## [WORK TO COMPLETE]
In the records that follow, find each line with "States" and pull it out.

[Collected data entries]
****
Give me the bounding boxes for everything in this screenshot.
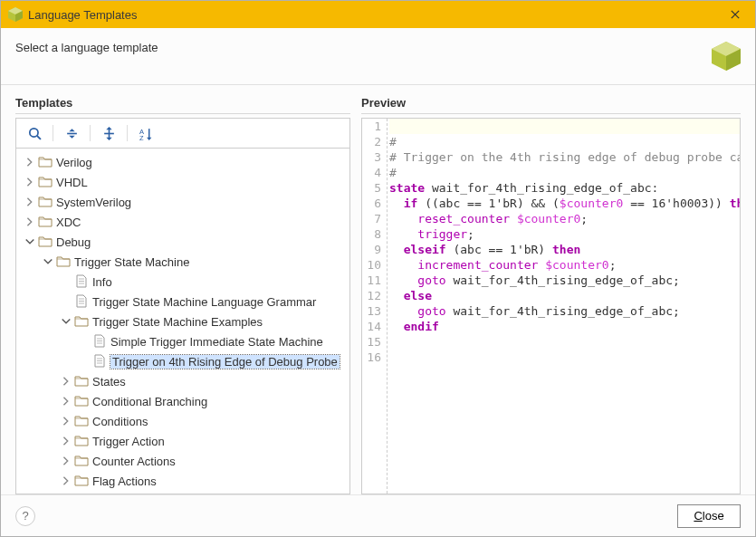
tree-item-label: Conditions: [92, 415, 148, 428]
chevron-right-icon[interactable]: [24, 196, 36, 208]
folder-icon: [74, 454, 89, 468]
tree-item-label: VHDL: [56, 176, 88, 189]
code-scroll[interactable]: ## Trigger on the 4th rising edge of deb…: [362, 119, 740, 494]
templates-header: Templates: [15, 96, 350, 114]
tree-item-states[interactable]: States: [16, 371, 349, 391]
chevron-right-icon[interactable]: [60, 475, 72, 487]
tree-twisty-none: [60, 275, 72, 288]
folder-icon: [74, 394, 89, 408]
tree-item-label: Trigger State Machine Examples: [92, 315, 263, 329]
tree-item-label: SystemVerilog: [56, 196, 131, 209]
tree-item-vhdl[interactable]: VHDL: [16, 172, 349, 192]
tree-item-condbr[interactable]: Conditional Branching: [16, 391, 349, 411]
chevron-right-icon[interactable]: [60, 375, 72, 388]
search-icon: [28, 127, 42, 140]
folder-icon: [38, 155, 53, 169]
tree-item-tsm[interactable]: Trigger State Machine: [16, 252, 349, 272]
tree-item-examples[interactable]: Trigger State Machine Examples: [16, 312, 349, 331]
code-line: elseif (abc == 1'bR) then: [389, 242, 740, 257]
title-bar[interactable]: Language Templates: [1, 1, 755, 28]
tree-item-simple[interactable]: Simple Trigger Immediate State Machine: [16, 331, 349, 351]
tree-item-label: Verilog: [56, 156, 92, 169]
code-viewer: 12345678910111213141516 ## Trigger on th…: [361, 118, 741, 494]
tree-item-label: Trigger State Machine: [74, 255, 189, 269]
collapse-all-button[interactable]: [59, 122, 84, 144]
window-title: Language Templates: [28, 8, 723, 22]
tree-item-trigact[interactable]: Trigger Action: [16, 431, 349, 451]
tree-item-xdc[interactable]: XDC: [16, 212, 349, 232]
chevron-down-icon[interactable]: [60, 315, 72, 328]
search-button[interactable]: [22, 122, 47, 144]
tree-item-info[interactable]: Info: [16, 272, 349, 292]
preview-header: Preview: [361, 96, 741, 114]
expand-all-icon: [102, 127, 116, 140]
code-line: goto wait_for_4th_rising_edge_of_abc;: [389, 273, 740, 288]
tree-item-flagact[interactable]: Flag Actions: [16, 471, 349, 491]
brand-logo-icon: [712, 42, 741, 71]
chevron-right-icon[interactable]: [60, 395, 72, 408]
tree-item-label: Conditional Branching: [92, 395, 207, 408]
tree-item-label: Counter Actions: [92, 455, 176, 468]
folder-icon: [38, 235, 53, 249]
code-line: reset_counter $counter0;: [389, 211, 740, 226]
tree-item-cntact[interactable]: Counter Actions: [16, 451, 349, 471]
chevron-down-icon[interactable]: [42, 255, 54, 268]
tree-item-label: Trigger Action: [92, 435, 165, 448]
code-line: goto wait_for_4th_rising_edge_of_abc;: [389, 303, 740, 319]
separator: [53, 125, 53, 141]
document-icon: [74, 274, 89, 289]
window-close-button[interactable]: [723, 5, 748, 24]
tree-item-systemverilog[interactable]: SystemVerilog: [16, 192, 349, 212]
folder-icon: [38, 175, 53, 189]
tree-item-label: States: [92, 375, 126, 388]
code-line: if ((abc == 1'bR) && ($counter0 == 16'h0…: [389, 196, 740, 211]
templates-pane: Templates Veril: [15, 96, 350, 494]
sort-az-icon: [139, 127, 153, 140]
tree-item-grammar[interactable]: Trigger State Machine Language Grammar: [16, 292, 349, 312]
chevron-right-icon[interactable]: [60, 415, 72, 427]
chevron-right-icon[interactable]: [24, 176, 36, 188]
chevron-right-icon[interactable]: [60, 455, 72, 467]
tree-item-label: Flag Actions: [92, 475, 157, 488]
templates-toolbar: [15, 118, 350, 149]
tree-item-label: Trigger on 4th Rising Edge of Debug Prob…: [110, 355, 340, 369]
tree-item-label: Simple Trigger Immediate State Machine: [110, 335, 323, 349]
chevron-right-icon[interactable]: [24, 216, 36, 228]
code-line: [389, 334, 740, 350]
collapse-all-icon: [65, 127, 79, 140]
sort-button[interactable]: [133, 122, 158, 144]
tree-twisty-none: [78, 355, 91, 368]
templates-tree-scroll[interactable]: VerilogVHDLSystemVerilogXDCDebugTrigger …: [16, 149, 349, 494]
close-button-mnemonic: C: [694, 509, 702, 523]
tree-item-verilog[interactable]: Verilog: [16, 152, 349, 172]
folder-icon: [38, 215, 53, 229]
close-button-rest: lose: [703, 509, 724, 523]
code-line: increment_counter $counter0;: [389, 257, 740, 273]
tree-item-debug[interactable]: Debug: [16, 232, 349, 252]
separator: [90, 125, 91, 141]
chevron-right-icon[interactable]: [24, 156, 36, 168]
code-line: endif: [389, 319, 740, 334]
document-icon: [92, 354, 107, 369]
code-line: # Trigger on the 4th rising edge of debu…: [389, 149, 740, 165]
chevron-right-icon[interactable]: [60, 435, 72, 447]
app-icon: [8, 7, 23, 22]
tree-item-label: Trigger State Machine Language Grammar: [92, 295, 316, 309]
code-line: state wait_for_4th_rising_edge_of_abc:: [389, 180, 740, 196]
tree-item-rising4[interactable]: Trigger on 4th Rising Edge of Debug Prob…: [16, 351, 349, 371]
chevron-down-icon[interactable]: [24, 235, 36, 248]
tree-item-conds[interactable]: Conditions: [16, 411, 349, 431]
dialog-window: Language Templates Select a language tem…: [0, 0, 756, 537]
tree-twisty-none: [60, 295, 72, 308]
expand-all-button[interactable]: [96, 122, 121, 144]
code-line: [389, 350, 740, 365]
prompt-text: Select a language template: [15, 41, 158, 54]
tree-twisty-none: [78, 335, 91, 348]
help-button[interactable]: ?: [15, 506, 35, 526]
folder-icon: [74, 474, 89, 488]
code-line: #: [389, 165, 740, 180]
close-button[interactable]: Close: [677, 504, 741, 528]
code-line: [389, 119, 740, 134]
document-icon: [92, 334, 107, 349]
separator: [127, 125, 128, 141]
****
## [REPLY]
tree-item-states[interactable]: States: [16, 371, 349, 391]
tree-item-label: States: [92, 375, 126, 388]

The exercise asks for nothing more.